(DATA FOR THIS EXERCISE):

###

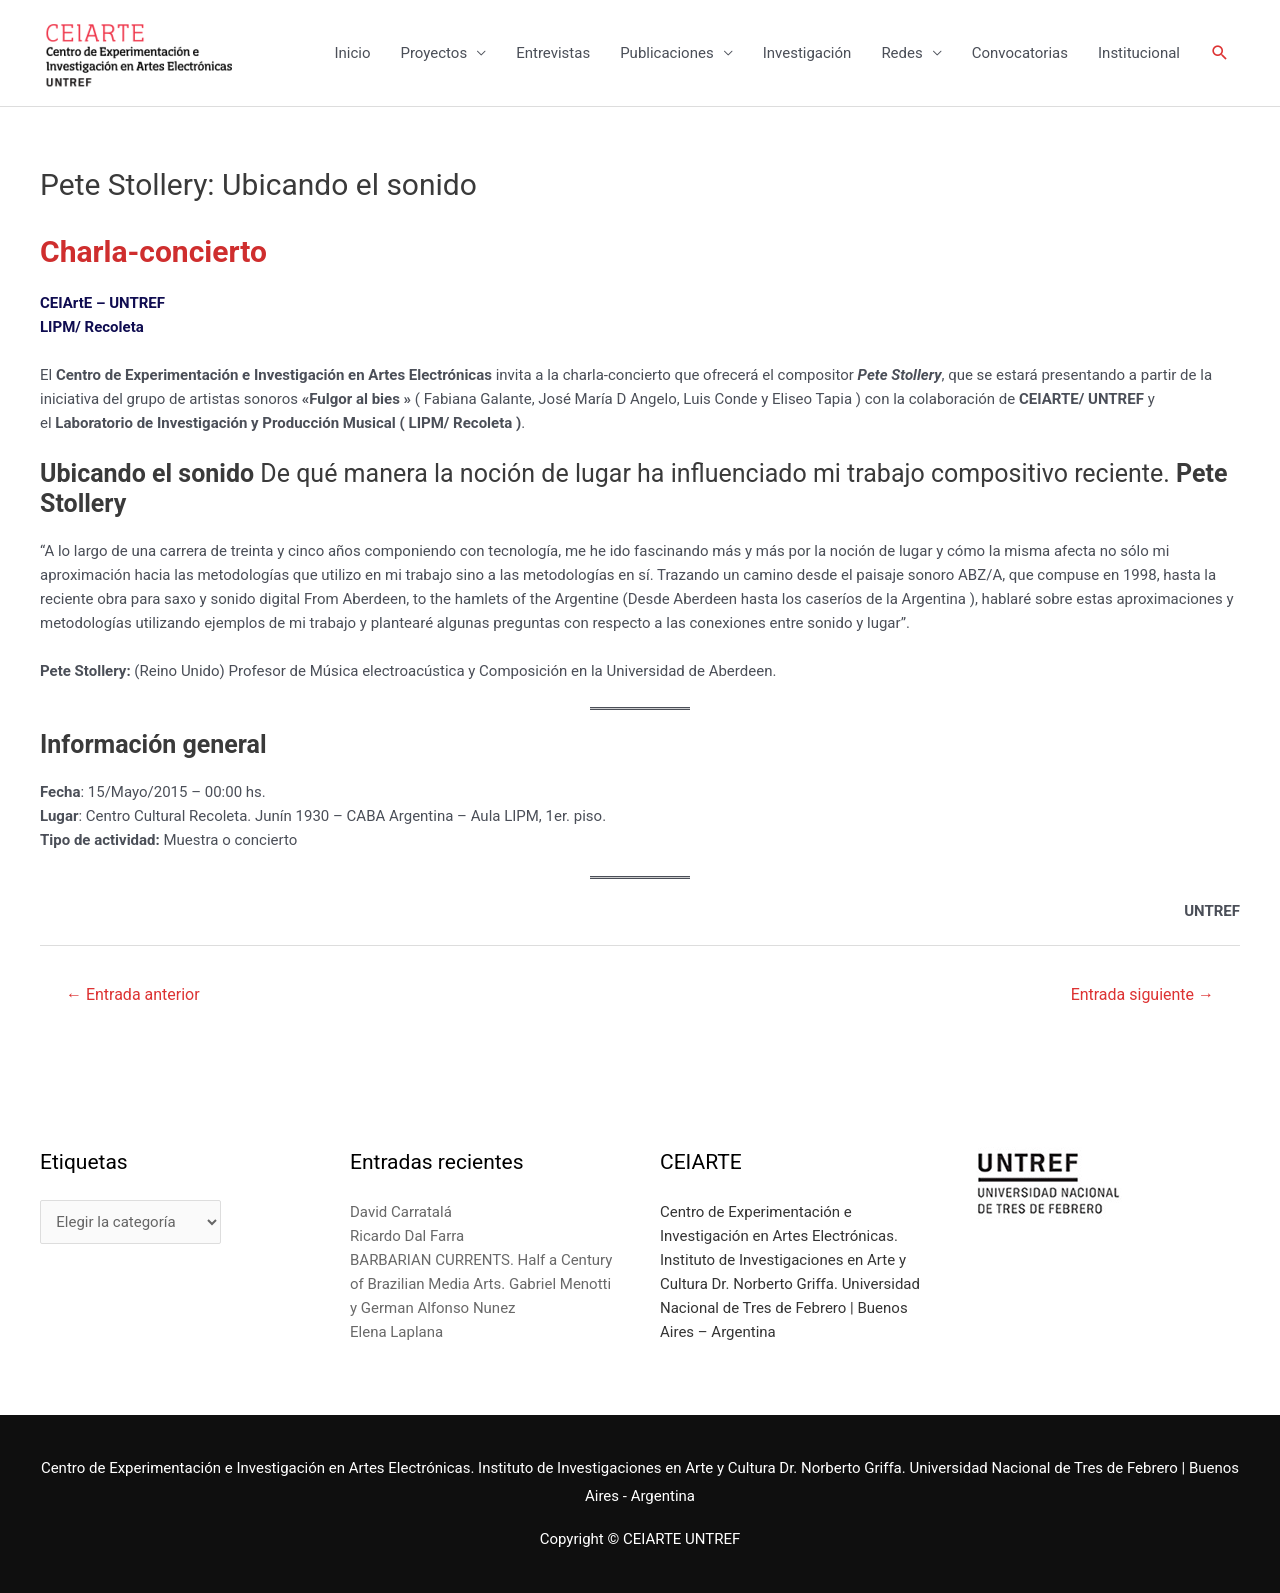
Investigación (807, 53)
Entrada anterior (133, 994)
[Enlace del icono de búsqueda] (1220, 53)
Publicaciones (667, 53)
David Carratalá (401, 1212)
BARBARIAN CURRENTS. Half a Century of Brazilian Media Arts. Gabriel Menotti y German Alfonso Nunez (481, 1284)
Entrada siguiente (1142, 994)
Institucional (1139, 53)
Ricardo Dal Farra (407, 1236)
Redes (901, 53)
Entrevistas (553, 53)
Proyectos (433, 53)
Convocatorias (1020, 53)
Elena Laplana (396, 1332)
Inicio (352, 53)
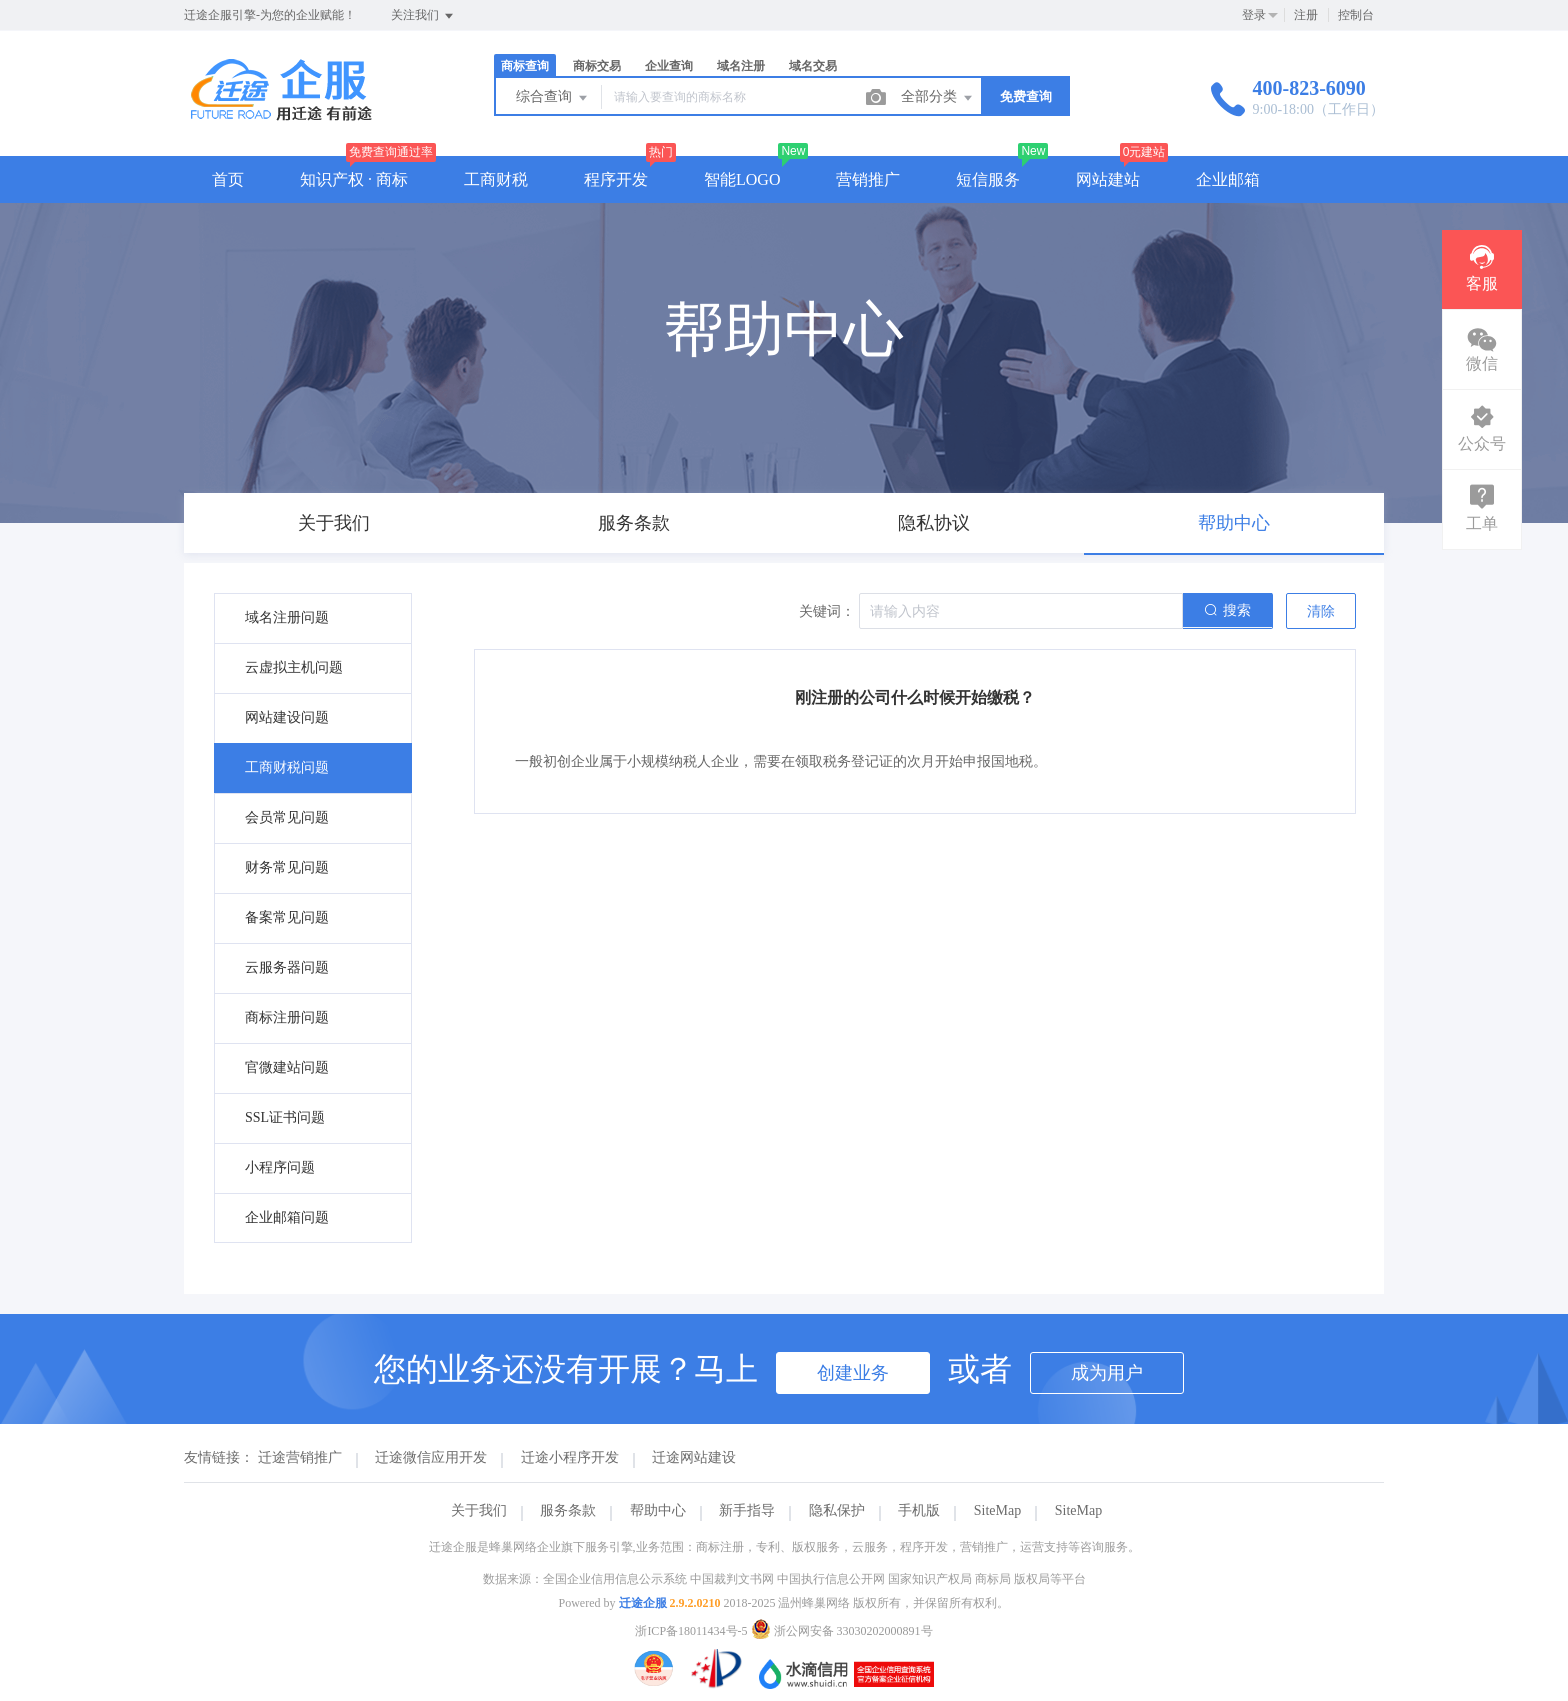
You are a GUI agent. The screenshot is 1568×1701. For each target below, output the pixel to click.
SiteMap (997, 1510)
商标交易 (597, 66)
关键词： (827, 611)
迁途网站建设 (694, 1457)
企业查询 (669, 66)
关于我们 (479, 1510)
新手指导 (747, 1510)
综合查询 (553, 98)
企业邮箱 (1228, 179)
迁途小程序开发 (570, 1457)
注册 (1306, 15)
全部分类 (938, 98)
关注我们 (423, 16)
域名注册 (741, 66)
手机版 (919, 1510)
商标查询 (525, 66)
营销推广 (868, 179)
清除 (1321, 611)
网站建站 (1108, 179)
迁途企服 (643, 1603)
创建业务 (853, 1373)
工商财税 (496, 179)
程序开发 (616, 179)
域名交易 (813, 66)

###

(YOUR ASSIGNMENT): Return the listing unchanged, but drop every picture.

(EXERCISE RESPONSE):
Investigación (807, 53)
Entrada anterior (133, 994)
[Enlace del icono de búsqueda] (1220, 53)
Publicaciones (667, 53)
David Carratalá (401, 1212)
BARBARIAN CURRENTS. Half a Century of Brazilian Media Arts. Gabriel Menotti y German Alfonso Nunez (481, 1284)
Entrada siguiente (1142, 994)
Institucional (1139, 53)
Ricardo Dal Farra (407, 1236)
Redes (901, 53)
Entrevistas (553, 53)
Proyectos (433, 53)
Convocatorias (1020, 53)
Elena Laplana (396, 1332)
Inicio (352, 53)
You are a GUI agent. The screenshot is 1568×1701. For each target below, output the pixel to click.
SiteMap (997, 1510)
商标交易 (597, 66)
关键词： (827, 611)
迁途网站建设 (694, 1457)
企业查询 (669, 66)
关于我们 (479, 1510)
新手指导 (747, 1510)
综合查询 (553, 98)
企业邮箱 (1228, 179)
迁途小程序开发 (570, 1457)
注册 (1306, 15)
全部分类 (938, 98)
关注我们 (423, 16)
域名注册 (741, 66)
手机版 (919, 1510)
商标查询 (525, 66)
营销推广 (868, 179)
清除 (1321, 611)
网站建站 (1108, 179)
迁途企服 (643, 1603)
创建业务 (853, 1373)
工商财税 (496, 179)
程序开发 (616, 179)
域名交易 (813, 66)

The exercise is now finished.